Kids these days. You know, the ones who are supposed to be slacking, vegged out in front of a video screen. Beatniks, Boomers, Gen Xers or Millennials – the reaction from the last generation has often been the same. “I remember back when I was a kid … ,” followed by some admonishment of the work ethic or manners of their younger counterparts.
The again, there are other old codgers who are still pretty cool still and, right there with them, are a new generation who have picked up right where they left off. These are the people that take young people under their wing and pass along their passions. At least that is the way it seems to work in music. That’s right – Kids these days, keeping the fire alive.
Big D’s in Midland is one of those places that lives two separate lives. By day it serves as the favorite eatery of many Midland County locals. On weekend nights, however, it transforms into one of the spunkier music venues in the area.
I was not sure quite what to expect when I arrived at the venue for the 8th incarnation of Mark Shelley’s Rock School Spring Concert. Events for the day began to take shape when I exited the broad daylight of a late Spring afternoon and entered the very familiar feel of a weekend night, with stage lighting, drums and tube amps sitting in wait in the corner.

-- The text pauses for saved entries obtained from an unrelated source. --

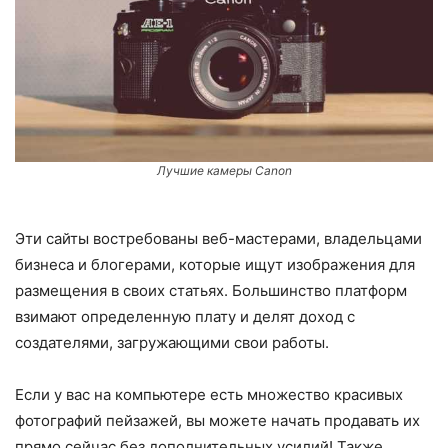
Лучшие камеры Canon
Эти сайты востребованы веб-мастерами, владельцами
бизнеса и блогерами, которые ищут изображения для
размещения в своих статьях. Большинство платформ
взимают определенную плату и делят доход с
создателями, загружающими свои работы.
Если у вас на компьютере есть множество красивых
фотографий пейзажей, вы можете начать продавать их
прямо сейчас без дополнительных усилий! Также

The slight difference was the crowd. This one was made of moms and dads, grandparents, sisters and brothers. They were there to cheer on the real stars of the day – the teens sprinkled around the room in their stage clothes, ready to rock. This is when you realized this wasn’t going to be your normal recital. This was going to be a rock concert.
The afternoon began with individual performances by several of Shelley’s guitar and piano students. These students ranged from middle school into high school. You were immediately struck by how advanced many of them were for their age. As each subsequent student performed, you could see the progression of the group. Each individually made it clear that hard work can pay off the longer you stick with it.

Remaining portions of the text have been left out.